• [What you should do] Please repeat the records exactly, keeping the pictures out.

Transcribed page contents:
++++++++++++++++++++

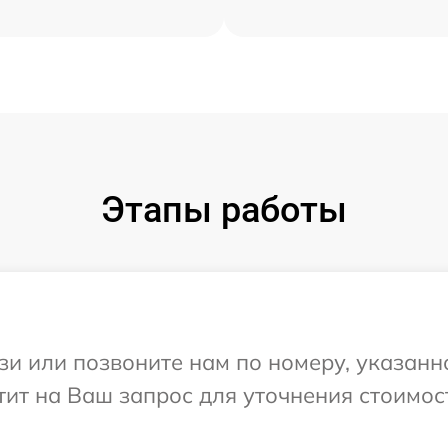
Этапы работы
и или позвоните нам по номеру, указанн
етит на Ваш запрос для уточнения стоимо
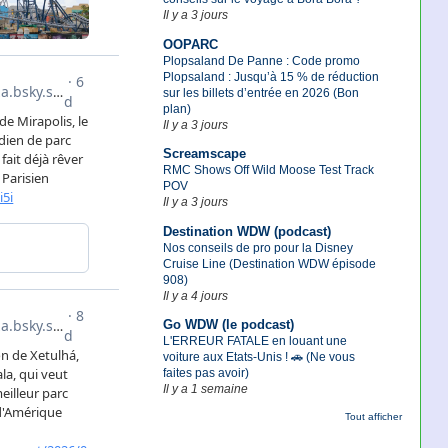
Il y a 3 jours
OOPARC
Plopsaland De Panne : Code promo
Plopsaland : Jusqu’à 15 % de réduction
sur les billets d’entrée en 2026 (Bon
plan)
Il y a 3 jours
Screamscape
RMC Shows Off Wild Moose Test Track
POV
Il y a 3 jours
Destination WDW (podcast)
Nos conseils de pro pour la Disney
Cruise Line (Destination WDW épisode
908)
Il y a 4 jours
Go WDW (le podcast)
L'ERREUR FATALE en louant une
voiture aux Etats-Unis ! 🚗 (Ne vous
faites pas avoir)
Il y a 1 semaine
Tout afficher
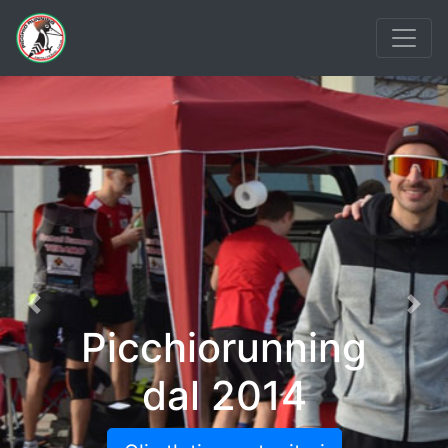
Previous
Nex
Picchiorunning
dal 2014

++++++++++++++++++++

• [Answer section]
Этапы работы
и или позвоните нам по номеру, указанн
етит на Ваш запрос для уточнения стоимо
Il y a 3 jours
OOPARC
Plopsaland De Panne : Code promo
Plopsaland : Jusqu’à 15 % de réduction
sur les billets d’entrée en 2026 (Bon
plan)
Il y a 3 jours
Screamscape
RMC Shows Off Wild Moose Test Track
POV
Il y a 3 jours
Destination WDW (podcast)
Nos conseils de pro pour la Disney
Cruise Line (Destination WDW épisode
908)
Il y a 4 jours
Go WDW (le podcast)
L'ERREUR FATALE en louant une
voiture aux Etats-Unis ! 🚗 (Ne vous
faites pas avoir)
Il y a 1 semaine
Tout afficher
Previous
Nex
Picchiorunning
dal 2014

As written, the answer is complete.